Так постепенно налаживалась жизнь у друзей, у родни. Вот и сестры мои, подружки детских лет, разъехались. Марина отправилась к мужу в Алжир, а Татка вышла за Поля и уехала с ним на Атлантическое побережье, где располагалась его часть.

Восьмого мая наступил мир.

Мы сидели на нашей мансарде. В скошенные открытые окна вливался торжественный вой сирен. Они гудели в последний раз. Во всех церквах и соборах звонили колокола. Яркое солнце заливало комнату, крыши соседних домов, весь город. С резкими криками носились стрижи.

Мы включили маленький самодельный приемник. Его собрал для нас Володя Пронский. Только крышку не успел сделать. Так и стоял этот приемник в фантастическом переплетении проводов, способный улавливать голоса свободной земли. На панели настройки отдельной жизнью пульсировал зеленый глазок. Из приемника неслась музыка, разноязычная речь. Я придвинулась ближе и случайно задела оголенный провод. Удар тока был пустяковый, но он послужил толчком. Я в голос зарыдала.

Я плакала и плакала, и никак не могла успокоиться. Выливалось, рвалось наружу все зажатое, стиснутое в горле войной. Нет, не вспоминала я в тот момент никого, лица многих умерших людей не проплывали перед моим внутренним взором. Я просто плакала. Впервые по-настоящему за всю войну. Я стискивала руки, я пыталась остановить рыдания — и ничего не могла с собой поделать.

— Будет, будет… — хлопотал Сережа.

На дне стакана в его дрожащей руке плескались остатки воды, Ника льнула к моим коленям, испуганная, готовая расплакаться сама. Я всхлипывала и без конца повторяла:

— Ничего, ничего, ничего… Это просто меня током ударило…
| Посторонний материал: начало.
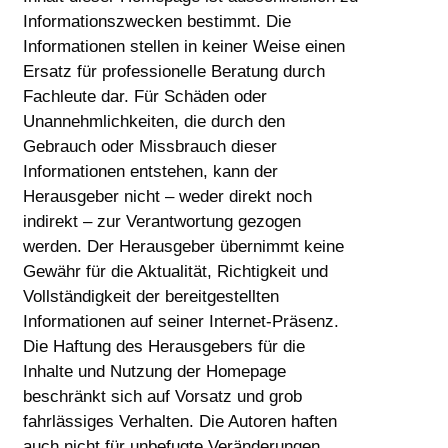
Informationszwecken bestimmt. Die
Informationen stellen in keiner Weise einen
Ersatz für professionelle Beratung durch
Fachleute dar. Für Schäden oder
Unannehmlichkeiten, die durch den
Gebrauch oder Missbrauch dieser
Informationen entstehen, kann der
Herausgeber nicht – weder direkt noch
indirekt – zur Verantwortung gezogen
werden. Der Herausgeber übernimmt keine
Gewähr für die Aktualität, Richtigkeit und
Vollständigkeit der bereitgestellten
Informationen auf seiner Internet-Präsenz.
Die Haftung des Herausgebers für die
Inhalte und Nutzung der Homepage
beschränkt sich auf Vorsatz und grob
fahrlässiges Verhalten. Die Autoren haften
auch nicht für unbefugte Veränderungen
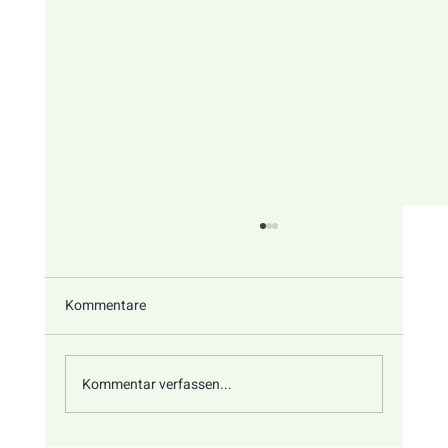
Kommentare
Kommentar verfassen...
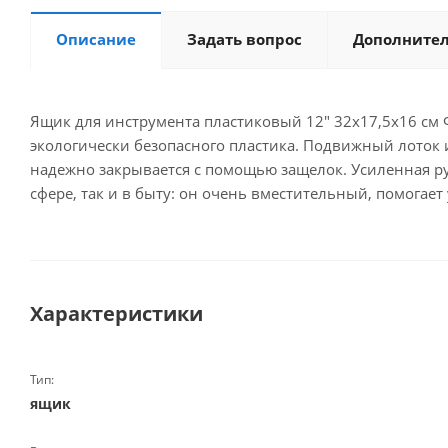
Описание
Задать вопрос
Дополните
Ящик для инструмента пластиковый 12" 32х17,5х16 см 
экологически безопасного пластика. Подвижный лоток
надежно закрывается с помощью защелок. Усиленная р
сфере, так и в быту: он очень вместительный, помогае
Характеристики
Тип:
ящик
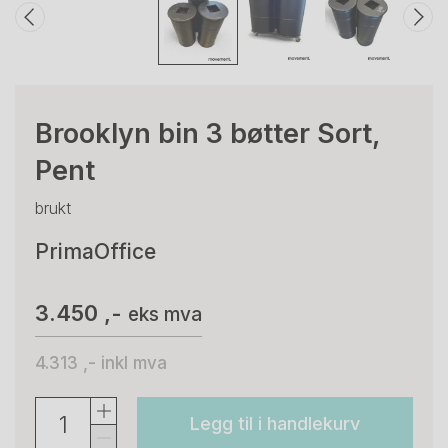
Brooklyn bin 3 bøtter Sort,
Pent
brukt
PrimaOffice
3.450 ,-
eks mva
4.313 ,-
inkl mva
Legg til i handlekurv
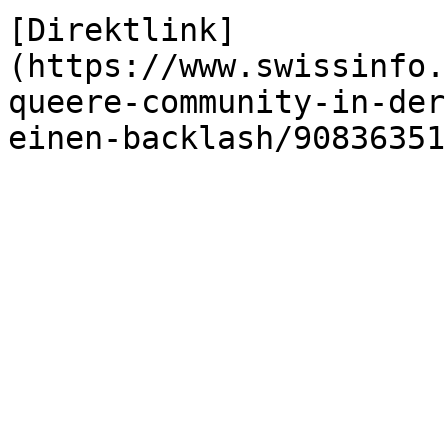
[Direktlink]
(https://www.swissinfo.
queere-community-in-der
einen-backlash/90836351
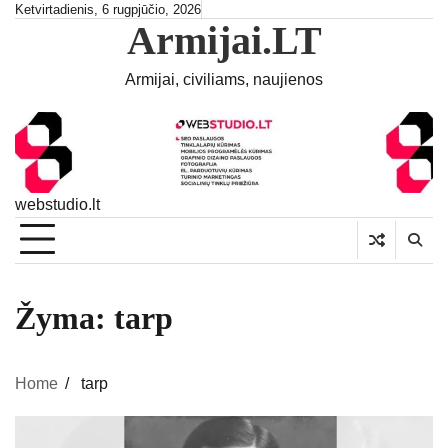
Skip
Ketvirtadienis, 6 rugpjūčio, 2026
Armijai.LT
to
content
Armijai, civiliams, naujienos
webstudio.lt
Žyma:
tarp
Home
tarp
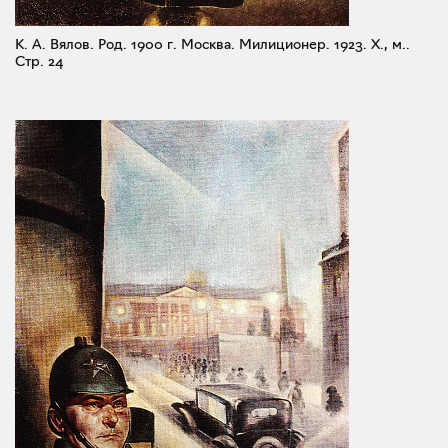
К. А. Вялов. Род. 1900 г. Москва. Милиционер. 1923. X., м..
Стр. 24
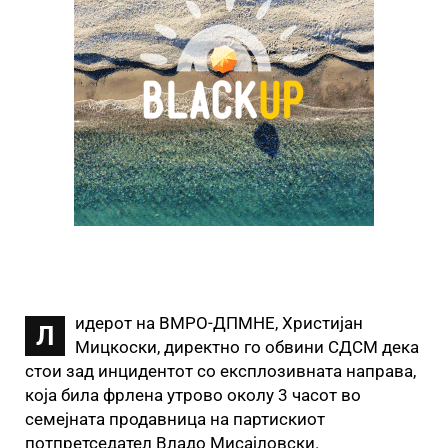
идерот на ВМРО-ДПМНЕ, Христијан
Л
Мицкоски, директно го обвини СДСМ дека
стои зад инцидентот со експлозивната направа,
која била фрлена утрово околу 3 часот во
семејната продавница на партискиот
потпретседател Владо Мисајловски.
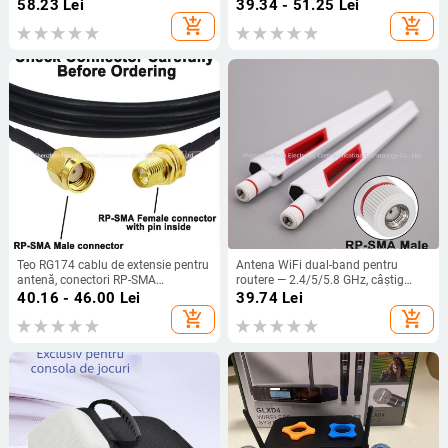
TCL și Xiaomi TV
58.23
Lei
39.34 - 51.25
Lei
add_shopping_cart
add_shopping_cart
Teo RG174 cablu de extensie pentru
Antena WiFi dual-band pentru
antenă, conectori RP-SMA
routere — 2.4/5/5.8 GHz, câștig
masculin/feminin, 50 ohm, câștig 5
înalt, prin perete, conector SMA,
40.16 - 46.00
Lei
39.74
Lei
dBi, SWR ≤ 1.5
SWR ≤ 1.2
add_shopping_cart
add_shopping_cart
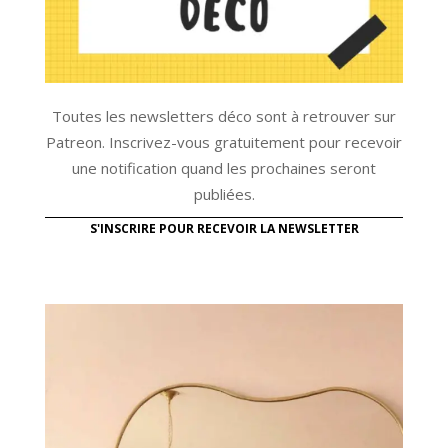
Toutes les newsletters déco sont à retrouver sur
Patreon. Inscrivez-vous gratuitement pour recevoir
une notification quand les prochaines seront
publiées.
S'INSCRIRE POUR RECEVOIR LA NEWSLETTER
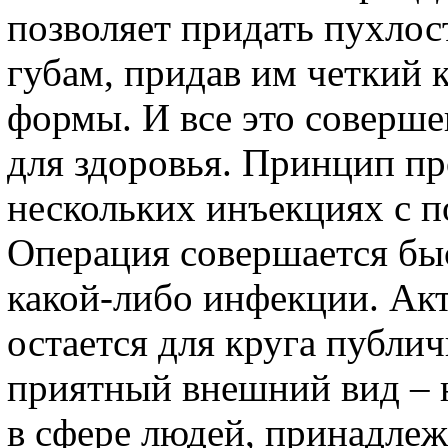
позволяет придать пухло
губам, придав им четкий 
формы. И все это соверше
для здоровья. Принцип пр
нескольких инъекциях с 
Операция совершается быс
какой-либо инфекции. Ак
остается для круга публ
приятный внешний вид – 
в сфере людей, принадле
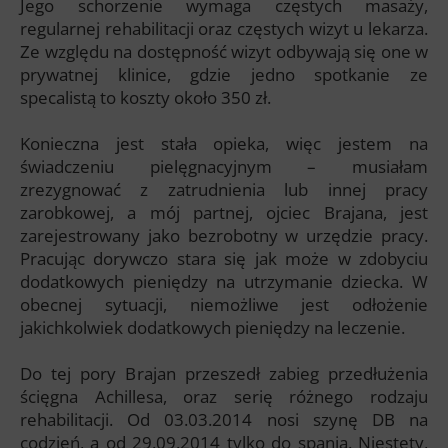
Jego schorzenie wymaga częstych masaży,
regularnej rehabilitacji oraz częstych wizyt u lekarza.
Ze względu na dostępność wizyt odbywają się one w
prywatnej klinice, gdzie jedno spotkanie ze
specalistą to koszty około 350 zł.
Konieczna jest stała opieka, więc jestem na
świadczeniu pielęgnacyjnym – musiałam
zrezygnować z zatrudnienia lub innej pracy
zarobkowej, a mój partnej, ojciec Brajana, jest
zarejestrowany jako bezrobotny w urzędzie pracy.
Pracując dorywczo stara się jak może w zdobyciu
dodatkowych pieniędzy na utrzymanie dziecka. W
obecnej sytuacji, niemożliwe jest odłożenie
jakichkolwiek dodatkowych pieniędzy na leczenie.
Do tej pory Brajan przeszedł zabieg przedłużenia
ścięgna Achillesa, oraz serię różnego rodzaju
rehabilitacji. Od 03.03.2014 nosi szynę DB na
codzień, a od 29.09.2014 tylko do spania. Niestety,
Схлынула война, а мы так и остались апатридами без права на работу, с дочерью-француженкой русского происхождения. И еще осталось жилье — мансарда на шестом этаже в старом доме на улице Антрепренер.

19

Прошел год. — Союз советских патриотов. — Отъезд

Младоросское движение после войны не воскресло. Игрушка для взрослых сломалась, главный затейник, Александр Казем-Бек, уехал, как говорили, в Соединенные Штаты. Уехал и наш боевой, наш очаровательный председатель спортгруппы Маша Буслаева. У Гауфа объявились родственники в Аргентине, они сманили его с молодой женой.

Жизнь продолжалась, но приносила не слишком веселые сюрпризы. В мае сорок шестого года закончилась Сережина хорошая работа у американцев. Союзнические войска уходили домой. С Сережей трогательно попрощались, выдали прекрасную рекомендацию. Он остался без работы, я отправилась в большую мастерскую красить шарфы.

Однажды после работы, прямо на улице, попала в объятия Раисы Яковлевны. Нацеловались, свернули в маленький скверик, нашли свободную скамейку. Раиса Яковлевна постарела, но держалась бодро, засыпала меня вопросами. Как я живу, как поживает мой муж, как мы пережили войну. Порадовалась за мою дочку. Она мне слова не давала вставить, чтобы я не задавала никаких вопросов. Рассказала, как после гибели Миши им с Вилей удалось спрятаться на время войны в сумасшедшем доме на севере Франции. Врачам закрытого от мира дома скорби удалось спасти несколько еврейских семей.